Como explicar em outro idioma o significado da palavra “tesão” como nós, brasileiros a usamos… Eu escrevo com tesão!
Você já chegou naquele momento, em que está formulando uma ideia, um conceito, uma frase e por alguns instantes fica com palavra na boca?
Você esquece completamente aquilo desejava expressar, seja uma palavra ou uma ideia. Ela estava aí e de repente se esvaneceu, se esfumou, e fica você com uma cara de “tacho”, esperando por fim, encontrar de novo o fio da meada e continuar com o raciocínio.

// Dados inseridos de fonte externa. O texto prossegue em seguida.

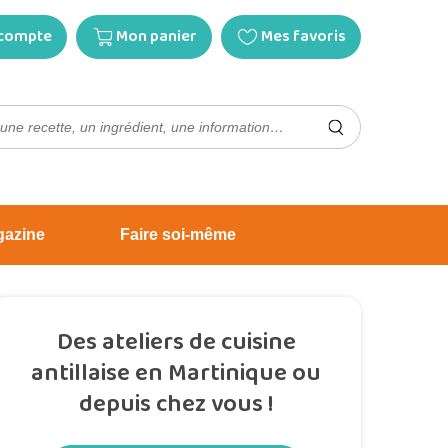
compte
Mon panier
Mes favoris
gazine
Faire soi-même
Des ateliers de cuisine
antillaise en Martinique ou
depuis chez vous !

Isso comigo acontece o tempo todo, e principalmente quando escrevo em outras línguas. Não é só a falta de vocabulário, mas também de palavras que no nosso contexto soariam super bem, mas em outra língua não.
Cada país tem palavras com personalidades únicas
Desde que comecei a explorar o universo das línguas estrangeiras, noto uma ausência de vocabulário e expressões que nunca vão existir devido ao seu contexto sócio-cultural. Já dizia Bakthin que a língua, o vernáculo de um país é próprio do seu entorno.

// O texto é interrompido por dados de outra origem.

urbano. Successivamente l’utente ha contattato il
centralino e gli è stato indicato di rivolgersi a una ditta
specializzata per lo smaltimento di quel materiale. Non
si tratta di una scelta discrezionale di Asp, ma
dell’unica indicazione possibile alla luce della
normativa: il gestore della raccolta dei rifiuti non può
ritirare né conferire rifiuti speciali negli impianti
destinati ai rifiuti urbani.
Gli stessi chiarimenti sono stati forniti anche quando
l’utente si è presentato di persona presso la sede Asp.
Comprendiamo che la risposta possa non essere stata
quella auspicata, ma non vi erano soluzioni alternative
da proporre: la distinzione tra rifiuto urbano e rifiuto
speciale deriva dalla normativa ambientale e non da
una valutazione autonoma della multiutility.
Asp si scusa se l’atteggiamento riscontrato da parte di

Então é certo que não teria sentido buscar palavras com conotações completamente diferentes em um país que no outro.
Um exemplo que encontrei quando cheguei na Espanha é o da palavra tesão. Tesão que literalmente significa desejo sexual masculino ou feminino ou mesmo ereção do pênis, utilizamos para expressar o nosso desejo, vontade, e paixão por determinada atividade, coisa, etc. Lembro muito de uma professora de GRD que dizia que tínhamos que dançar com tesão.
Nunca vou encontrar uma palavra espanhola equivalente o real significado de tesão e que tenha essa mesma conotação.

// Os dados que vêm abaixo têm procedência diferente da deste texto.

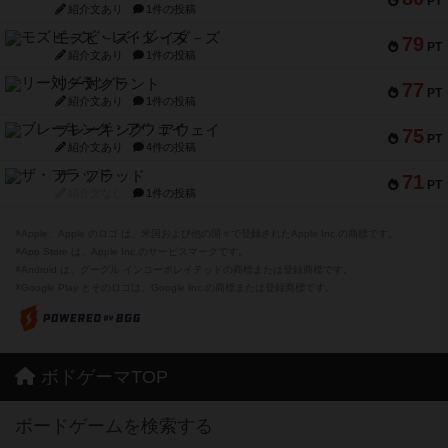
PT
紹介文あり
1件の投稿
モズビ－ズ・レイダ－ズ
79
PT
紹介文あり
1件の投稿
リー対グラント
77
PT
紹介文あり
1件の投稿
ブレーキング・アウェイ
75
PT
紹介文あり
4件の投稿
ザ・フラッド
71
PT
紹介文なし
1件の投稿
※Apple、Apple のロゴ は、米国および他の国々で登録されたApple Inc.の商標です。
※App Store は、Apple Inc.のサービスマークです。
※Android は、グーグル インコーポレイテッドの商標または登録商標です。
※Google Play とそのロゴは、Google Inc.の商標または登録商標です。
ボドゲーマTOP
ボードゲームを検索する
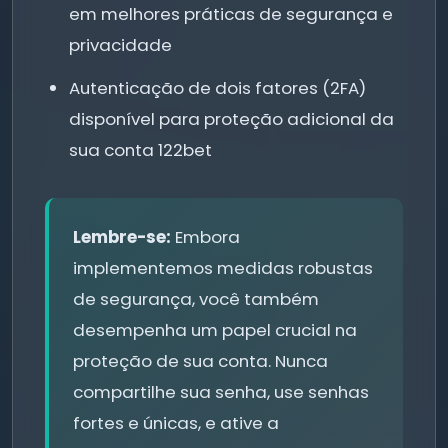
em melhores práticas de segurança e
privacidade
Autenticação de dois fatores (2FA)
disponível para proteção adicional da
sua conta 122bet
Lembre-se:
Embora
implementemos medidas robustas
de segurança, você também
desempenha um papel crucial na
proteção de sua conta. Nunca
compartilhe sua senha, use senhas
fortes e únicas, e ative a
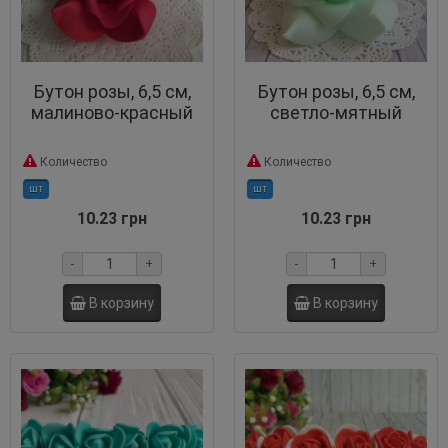
Бутон розы, 6,5 см,
Бутон розы, 6,5 см,
малиново-красный
светло-мятный
Количество
Количество
шт
шт
10.23 грн
10.23 грн
-
+
-
+
В корзину
В корзину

Eu queria expressar o meu sentimento em relação e minha atividade escrita e não encontrei forma de dizer aquilo que eu queria. “Eu escrevo com tesão” em espanhol seria “yo escribo con pasión”. Pasión, palavra em espanhol que literalmente significa paixão, não é capaz de expressar aquilo que eu sinto quando eu falo “tesão”.
Acho que nos encontramos varias vezes em essa situação quando viajamos e tentamos utilizar outro idioma para expressar aquilo que sentimos no nosso. “Saudades” nunca vai ter o mesmo significado de “I Miss you”, “Añorar” ou “Murriña”.
Porque cada palavra significa um sentimento muito singular.
Falando outro idioma, muito vezes chego no Brasil e me falta palavras para expressar o que eu sinto.
Meus sentimentos em português não podem ser expressados em espanhol, assim como meus sentimentos em espanhol tampouco podem ser expressados em português. Porque depois de muitos anos, aprendi também a pensar e sentir nesse idioma, que se expressa de forma bem diferente do nosso português.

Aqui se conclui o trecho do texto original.